Soft music, conversation and the smell of dinner filled the Massies Mill Ruritan Club last week as people gathered to honor community veterans.
On Nov. 12, the Massies Mill Ruritan Club in Roseland hosted its second annual Veterans Day dinner as a way of thanking and showing appreciation for the veterans of Nelson County. About 50 individuals attended the two-hour event, 18 of them veterans.
“It’s important to show citizenship, duty to country,” Billy Coleman, president of the ruritan club, said.
Coleman said Thomas Nelson, a director of the Ruritan Club, brought up the idea of hosting a dinner and inviting veterans last year and got the ball rolling. Coleman said due to last year’s popularity of the event, they decided to host a dinner again.
“It’s important to remember these guys and what they did,” Coleman said.
In attendance were six Navy veterans, two Marine Corps veterans, three Air Force veterans, six Army veterans, and one veteran who served both in the Navy and Coast Guard. Of the 18 veterans, 11 served in Vietnam and one served in Bosnia.
Paul Saunders attended the dinner with his wife, Tatum. Saunders, who just turned 86, spent two years in the United States Army.
“It was a great experience,” Saunders said.

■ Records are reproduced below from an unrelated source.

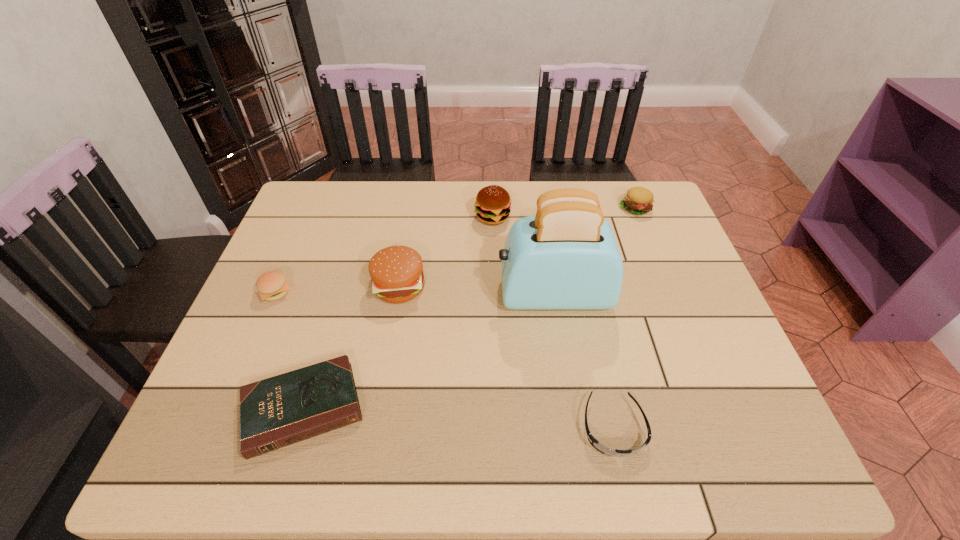 Where is `object present at the near left corner`? The image size is (960, 540). object present at the near left corner is located at coordinates (288, 408).

I want to click on object that is at the far right corner, so click(x=639, y=200).

Image resolution: width=960 pixels, height=540 pixels. I want to click on free region at the far edge of the desktop, so click(x=466, y=181).

You are a GUI agent. You are given a task and a screenshot of the screen. Output one action in this format:
    pyautogui.click(x=<x>, y=<y>)
    Task: Click on the vacant space at the near edge of the desktop
    This screenshot has width=960, height=540.
    Given the screenshot: What is the action you would take?
    pyautogui.click(x=482, y=448)

Where is `vacant position at the left edge of the desktop`? vacant position at the left edge of the desktop is located at coordinates (297, 267).

Locate an element on the screen. The height and width of the screenshot is (540, 960). vacant space at the right edge of the desktop is located at coordinates (627, 232).

Image resolution: width=960 pixels, height=540 pixels. In the image, there is a desktop. Find the location of `vacant space at the far left corner`. vacant space at the far left corner is located at coordinates (313, 204).

Where is `free space at the far right corner of the desktop`? The image size is (960, 540). free space at the far right corner of the desktop is located at coordinates (643, 225).

Identify the location of free space between the sunglasses and the leftmost hamburger. This screenshot has width=960, height=540. (444, 360).

Find the location of a particular element. This screenshot has height=540, width=960. free space between the Bible and the leftmost hamburger is located at coordinates (289, 350).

Saunders said he served his two years in peace time, from 1955 through 1957, and met and worked with many World War II veterans. Saunders recalled their stories of being in the military during a time of great conflict.
“Most of the people had been there, had done that,” Saunders said.
Saunders said the veterans he has known and worked with have always been good people and proud individuals, but not boastful.
“I believe most of these veterans wouldn’t exchange their experience for one million dollars, but they wouldn’t do it again for one million either,” Saunders said.
After dinner provided by the Bethlehem United Methodist Church, a musician and military veteran Ray Van Wagner played the “Armed Forces Medley.” Wagner, who donated his time for the event, served in the Air Force. Every branch member and some spouses stood when they heard their individual branch anthem play. Then, each of them introduced themselves and spoke about their service before posing for a group photo.
At the end of the night, each of the Vietnam veterans received a lapel pin honoring their service in the conflict.
“I think we’ll continue it every year,” Nelson said about the dinner.